4.3  User Agent Role

4.3.1  Interpreting Set-Cookie

   The user agent keeps separate track of state information that arrives
   via Set-Cookie response headers from each origin server (as
   distinguished by name or IP address and port).  The user agent
   applies these defaults for optional attributes that are missing:

   VersionDefaults to "old cookie" behavior as originally specified by
          Netscape.  See the HISTORICAL section.

   Domain Defaults to the request-host.  (Note that there is no dot at
          the beginning of request-host.)
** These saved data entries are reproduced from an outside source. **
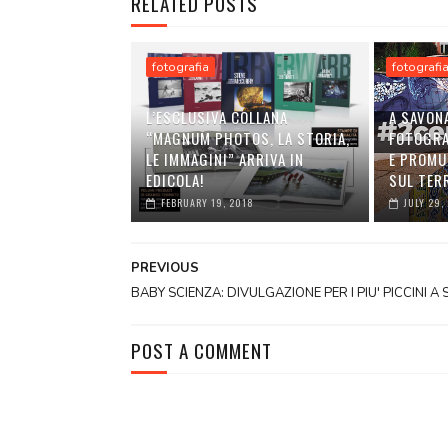
RELATED POSTS
fotografia
fotografi
L’ESCLUSIVA COLLANA
A SAVON
“MAGNUM PHOTOS, LA STORIA,
FOTOGRA
LE IMMAGINI” ARRIVA IN
E PROMU
EDICOLA!
SUL TER
FEBRUARY 19, 2018
JULY 29,
PREVIOUS
BABY SCIENZA: DIVULGAZIONE PER I PIU' PICCINI A
POST A COMMENT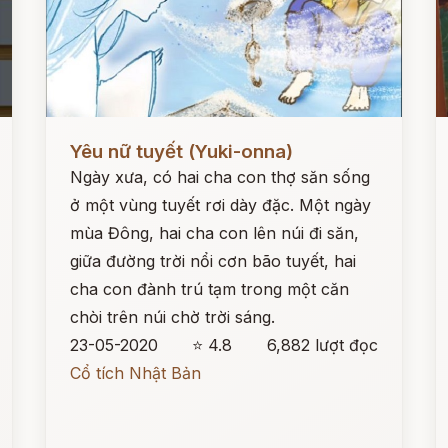
Đọc ngay
Đ
Yêu nữ tuyết (Yuki-onna)
Ngày xưa, có hai cha con thợ săn sống
ở một vùng tuyết rơi dày đặc. Một ngày
mùa Đông, hai cha con lên núi đi săn,
giữa đường trời nổi cơn bão tuyết, hai
cha con đành trú tạm trong một căn
chòi trên núi chờ trời sáng.
23-05-2020
⭐ 4.8
6,882 lượt đọc
Cổ tích Nhật Bản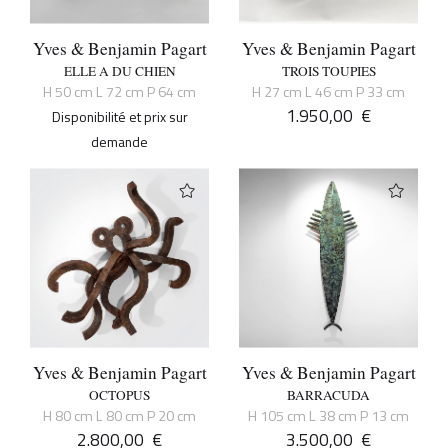
Yves & Benjamin Pagart
Yves & Benjamin Pagart
ELLE A DU CHIEN
TROIS TOUPIES
H 50 cm L 72 cm P 64 cm
H 27 cm L 46 cm P 33 cm
1.950,00
€
Disponibilité et prix sur
demande
Yves & Benjamin Pagart
Yves & Benjamin Pagart
OCTOPUS
BARRACUDA
H 80 cm L 80 cm P 20 cm
H 105 cm L 38 cm P 13 cm
2.800,00
€
3.500,00
€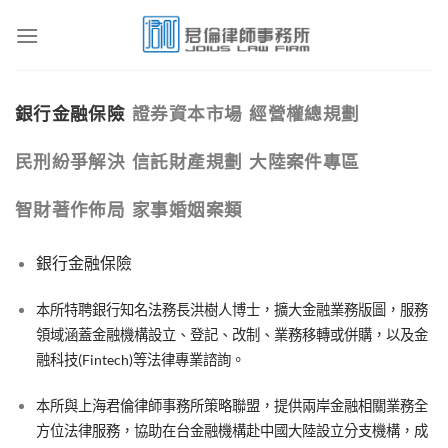
Skip
to
content
銀行金融保險
證券資本市場
經營權總規劃
民刑紛爭解決
信託財產規劃
大陸案件專區
智財著作佈局
家事婚姻案類
銀行金融保險
本所特聘銀行知名法務長洪樹人博士，擴大金融業務版圖，服務
領域涵蓋金融機構設立、登記、改制、業務移轉或併購，以及金
融科技(Fintech)等法律專業諮詢。
本所與上海君倫律師事務所策略聯盟，提供兩岸金融相關業務全
方位法律服務，協助在台金融機構赴中國大陸設立分支機構，成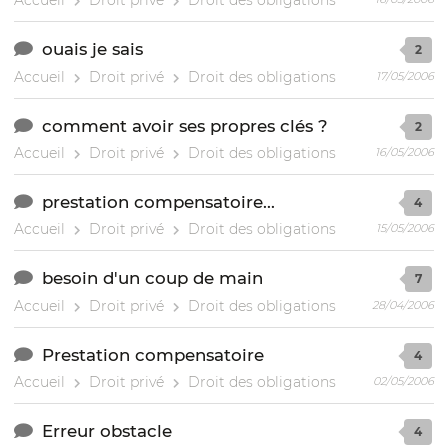
Accueil
Droit privé
Droit des obligations
ouais je sais
2
Accueil
Droit privé
Droit des obligations
17/05/2006
comment avoir ses propres clés ?
2
Accueil
Droit privé
Droit des obligations
16/05/2006
prestation compensatoire...
4
Accueil
Droit privé
Droit des obligations
15/05/2006
besoin d'un coup de main
7
Accueil
Droit privé
Droit des obligations
28/04/2006
Prestation compensatoire
4
Accueil
Droit privé
Droit des obligations
02/05/2006
Erreur obstacle
4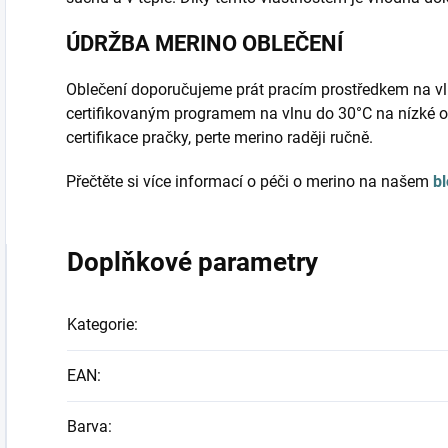
ÚDRŽBA MERINO OBLEČENÍ
Oblečení doporučujeme prát pracím prostředkem na vl
certifikovaným programem na vlnu do 30°C na nízké o
certifikace pračky, perte merino raději ručně.
Přečtěte si více informací o péči o merino na našem
b
Doplňkové parametry
Kategorie
:
EAN
:
Barva
: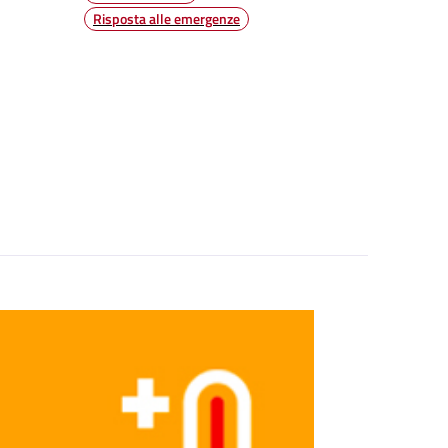
Risposta alle emergenze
   Max-AgeThe default behavior is to discard the cookie when the user
          agent exits.

   Path   Defaults to the path of the request URL that generated the
          Set-Cookie response, up to, but not including, the
          right-most /.

   Secure If absent, the user agent may send the cookie over an
          insecure channel.

4.3.2  Rejecting Cookies

   To prevent possible security or privacy violations, a user agent
   rejects a cookie (shall not store its information) if any of the
   following is true:

   * The value for the Path attribute is not a prefix of the request-
     URI.

   * The value for the Domain attribute contains no embedded dots or
     does not start with a dot.

   * The value for the request-host does not domain-match the Domain
     attribute.

   * The request-host is a FQDN (not IP address) and has the form HD,
     where D is the value of the Domain attribute, and H is a string
     that contains one or more dots.

   Examples:

   * A Set-Cookie from request-host y.x.foo.com for Domain=.foo.com
     would be rejected, because H is y.x and contains a dot.